To help capture hidden Pokémon, gamers can employ the DexNav, which conveys a wealth of information once players scan a monster, whose presence is divulged by a tail erupting from the foliage. Finding an ideal breeding specimen is easier as well, with the tool able to find creatures with maximum stats, egg moves, and hidden abilities. Naturally, these clandestine creatures are especially flighty, requiring gamers to employ the new sneak mechanic, or else they’ll be scared away. Not only does daintily pressing the Circle Pad now allows players to approach an apprehensive pocket monster, but the technique also draws much less attention than running. As such, it’s especially useful when backtracking to the nearest Pokémon Center after an especially exhausting battle.
Anyone old enough to remember having to look for their link cable will appreciate Pokémon ORAS’ connectivity component. Despite some lethargic handshaking, networking with a nearby of net-based comrade is effortless, allowing players to battle or put Pokémon up for trade. Naturally, there are Streetpass-driven bonuses, such as the ability to visit other people Mirage Islands, which can net players extra power-ups. Wonder Trade makes an appearance from X and Y, a system that allowed players to make random swaps with strangers. While the concept might have worked well in Japan, the concept of generosity doesn’t seem to be as strong stateside. After offering up a few coveted creatures, I received a lot of junk in return.

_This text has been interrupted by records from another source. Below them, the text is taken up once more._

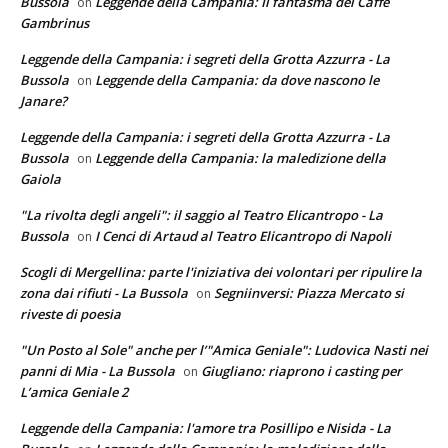
Bussola
Leggende della Campania: Il fantasma del Caffè
on
Gambrinus
Leggende della Campania: i segreti della Grotta Azzurra - La
Bussola
Leggende della Campania: da dove nascono le
on
Janare?
Leggende della Campania: i segreti della Grotta Azzurra - La
Bussola
Leggende della Campania: la maledizione della
on
Gaiola
"La rivolta degli angeli": il saggio al Teatro Elicantropo - La
Bussola
I Cenci di Artaud al Teatro Elicantropo di Napoli
on
Scogli di Mergellina: parte l'iniziativa dei volontari per ripulire la
zona dai rifiuti - La Bussola
Segniinversi: Piazza Mercato si
on
riveste di poesia
"Un Posto al Sole" anche per l’"Amica Geniale": Ludovica Nasti nei
panni di Mia - La Bussola
Giugliano: riaprono i casting per
on
L’amica Geniale 2
Leggende della Campania: l'amore tra Posillipo e Nisida - La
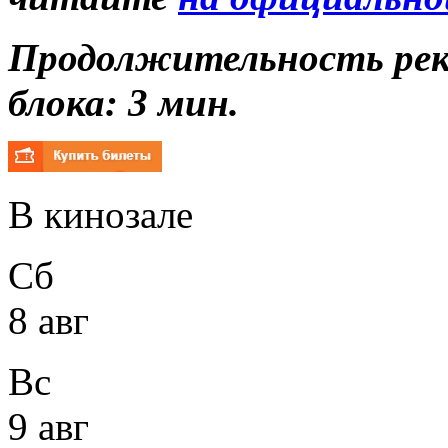
Продолжительность ре
блока: 3 мин.
В кинозале
Сб
8 авг
Вс
9 авг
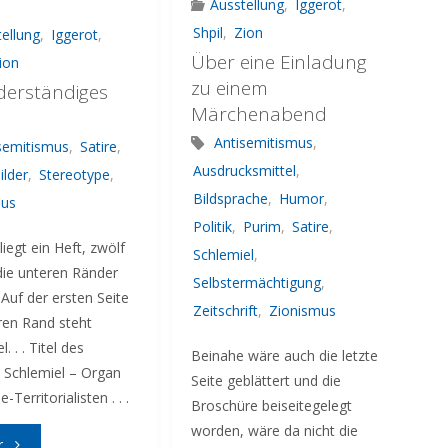
Kampf
Ausstellung
,
Iggerot
,
Shpil
,
Zion
ellung
,
Iggerot
,
ansagen"
Über eine Einladung
ion
zu einem
iderständiges
Märchenabend
Antisemitismus
,
semitismus
,
Satire
,
Ausdrucksmittel
,
ilder
,
Stereotype
,
Bildsprache
,
Humor
,
mus
Politik
,
Purim
,
Satire
,
liegt ein Heft, zwölf
Schlemiel
,
die unteren Ränder
Selbstermächtigung
,
. Auf der ersten Seite
Zeitschrift
,
Zionismus
en Rand steht
. . . Titel des
Beinahe wäre auch die letzte
: Schlemiel – Organ
Seite geblättert und die
-Territorialisten . . .
Broschüre beiseitegelegt
worden, wäre da nicht die
"Ein
r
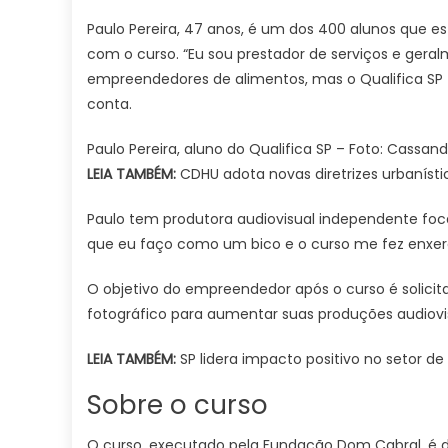
Paulo Pereira, 47 anos, é um dos 400 alunos que e
com o curso. “Eu sou prestador de serviços e gera
empreendedores de alimentos, mas o Qualifica SP
conta.
Paulo Pereira, aluno do Qualifica SP – Foto: Cassand
LEIA TAMBÉM:
CDHU adota novas diretrizes urbanísti
Paulo tem produtora audiovisual independente foc
que eu faço como um bico e o curso me fez enxer
O objetivo do empreendedor após o curso é solici
fotográfico para aumentar suas produções audiovi
LEIA TAMBÉM:
SP lidera impacto positivo no setor de
Sobre o curso
O curso, executado pela Fundação Dom Cabral, é d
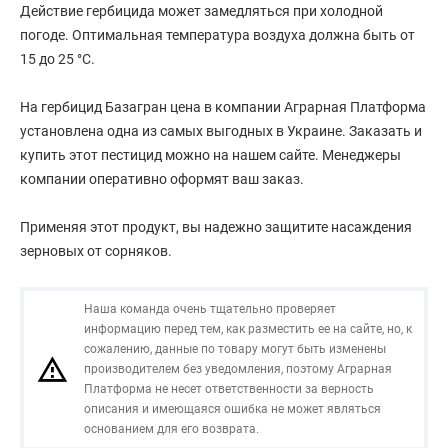
Действие гербицида может замедляться при холодной
погоде. Оптимальная температура воздуха должна быть от
15 до 25 °C.
На гербицид Базагран цена в компании Аграрная Платформа
установлена одна из самых выгодных в Украине. Заказать и
купить этот пестицид можно на нашем сайте. Менеджеры
компании оперативно оформят ваш заказ.
Применяя этот продукт, вы надежно защитите насаждения
зерновых от сорняков.
Наша команда очень тщательно проверяет
информацию перед тем, как разместить ее на сайте, но, к
сожалению, данные по товару могут быть изменены
производителем без уведомления, поэтому Аграрная
Платформа не несет ответственности за верность
описания и имеющаяся ошибка не может являться
основанием для его возврата.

Any disappointment with the Wonder Trade component is largely balanced by the ability to build and share secret bases. Here, players are able to construct customized living spaces that evoke everything from treehouses to gyms. Echoing Animal Crossing, personalization is the main draw, with players able to outfit secret bases with furniture, posters, and figurines as well as share their creations with friends via a QR code. While Pokémon titles have routinely offered post-campaign content, Omega Ruby & Alpha Sapphire raises the bar, providing an interesting scenario which might just serve as an indicator for the future of the franchise.
Complementing Pokémon ORAS’ writing revision, the improved visuals will surely allow players to better bond with their pocket monsters. Twelve years of technical advancement is unmistakable, with the creaky sprites of the original Ruby and Sapphire replaced by animated polygonal models. Not only are NPCs more expressive, by Pokémon are endowed with more personality, elevated the entire experience. Woefully, the slowdown (especially with the depth slider engaged) that plagued X and Y remains, undermining battles with a sluggish framerate.
For those that played the original games or are just Pokémaniacs, a multitude a small improvements make playing Pokémon Omega Ruby & Alpha Sapphire a delight. From a notification when all pocket monsters are captured in an area to the way the user interface has been overhauled to take advantage of the touch screen, pleasing enhancements help to streamline the entire experience. But regardless of your familiarity with the franchise, Pokémon ORAS’ is an indulging adventure, one that’s certain to seize your attention for hours, if not weeks.
Pokémon Omega Ruby was played on the 3DS with review code provided by the publisher.